With the development of artificial intelligence, the application of large language models (LLMs) is becoming increasingly widespread. However, the current inference methods still have many limitations. Traditional autoregressive generation methods generate tokens one by one, which is inefficient and fails to fully utilize the parallel computing capabilities of modern hardware. To address this issue, a research team from Carnegie Mellon University (CMU) and NVIDIA has introduced a new generation model called Multiverse, designed to enable native parallel generation and fundamentally change our understanding of LLM inference.
Multiverse is not just about speeding up the generation process; it also rethinks the architecture of the model. Researchers have found that current mainstream large language models inherently contain a form of parallelism during the generation process. Based on this discovery, the Multiverse framework adopts a structure similar to MapReduce, dividing the generation process into three stages: adaptive task decomposition, parallel execution of subtasks, and lossless result merging.
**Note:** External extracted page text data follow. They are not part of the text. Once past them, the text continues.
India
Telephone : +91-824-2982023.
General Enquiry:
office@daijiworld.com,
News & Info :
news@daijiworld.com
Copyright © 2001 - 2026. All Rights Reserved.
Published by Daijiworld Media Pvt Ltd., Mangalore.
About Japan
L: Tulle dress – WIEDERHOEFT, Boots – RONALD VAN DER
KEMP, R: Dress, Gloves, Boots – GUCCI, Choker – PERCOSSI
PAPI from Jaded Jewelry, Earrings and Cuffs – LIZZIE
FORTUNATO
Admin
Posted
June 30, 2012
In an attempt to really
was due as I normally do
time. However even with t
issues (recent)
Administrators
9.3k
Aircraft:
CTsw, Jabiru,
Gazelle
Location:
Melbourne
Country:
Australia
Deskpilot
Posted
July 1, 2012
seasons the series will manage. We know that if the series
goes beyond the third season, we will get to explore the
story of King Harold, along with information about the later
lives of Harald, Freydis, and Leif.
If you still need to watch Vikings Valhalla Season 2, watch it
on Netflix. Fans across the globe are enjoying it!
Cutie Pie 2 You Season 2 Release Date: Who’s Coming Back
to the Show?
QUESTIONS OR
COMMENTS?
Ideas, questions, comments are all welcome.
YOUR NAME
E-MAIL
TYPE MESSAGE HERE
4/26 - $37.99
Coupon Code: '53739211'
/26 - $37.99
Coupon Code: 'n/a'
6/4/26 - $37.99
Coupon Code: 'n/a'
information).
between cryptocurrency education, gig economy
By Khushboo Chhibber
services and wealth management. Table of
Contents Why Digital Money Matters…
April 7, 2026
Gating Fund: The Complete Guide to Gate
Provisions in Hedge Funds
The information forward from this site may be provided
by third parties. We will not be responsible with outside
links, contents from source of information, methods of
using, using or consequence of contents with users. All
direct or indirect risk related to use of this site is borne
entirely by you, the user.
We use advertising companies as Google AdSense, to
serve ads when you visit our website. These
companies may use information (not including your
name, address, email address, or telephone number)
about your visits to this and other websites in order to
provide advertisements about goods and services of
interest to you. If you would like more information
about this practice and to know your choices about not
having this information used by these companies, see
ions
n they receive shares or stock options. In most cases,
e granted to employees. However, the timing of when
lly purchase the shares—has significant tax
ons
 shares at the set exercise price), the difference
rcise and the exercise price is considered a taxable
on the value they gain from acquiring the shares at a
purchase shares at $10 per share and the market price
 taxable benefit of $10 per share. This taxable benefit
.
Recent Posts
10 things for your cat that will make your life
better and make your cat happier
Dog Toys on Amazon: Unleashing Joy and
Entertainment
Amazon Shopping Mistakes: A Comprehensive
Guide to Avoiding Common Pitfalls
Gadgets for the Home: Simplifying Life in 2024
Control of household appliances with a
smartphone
This design can fully harness the potential of computational resources, enabling more efficient inference processes.
According to experimental data, the Multiverse-32B model demonstrates nearly a 2% performance improvement over autoregressive models under the same context length. This indicates that Multiverse not only significantly enhances speed but also excels in scalability, achieving up to two times faster speeds across different batch sizes. To make this achievement more widely applicable, the research team has open-sourced the entire Multiverse ecosystem, including datasets, model weights, and training details, allowing other researchers to further explore its potential.
In practical applications, Multiverse can flexibly adjust based on generation requirements and achieve dynamic switching between sequential and parallel generation through a specialized control tag, ensuring the coherence and logical consistency of generated content. The introduction of this technology undoubtedly injects new vitality into the field of natural language processing, and we look forward to seeing its performance in real-world applications.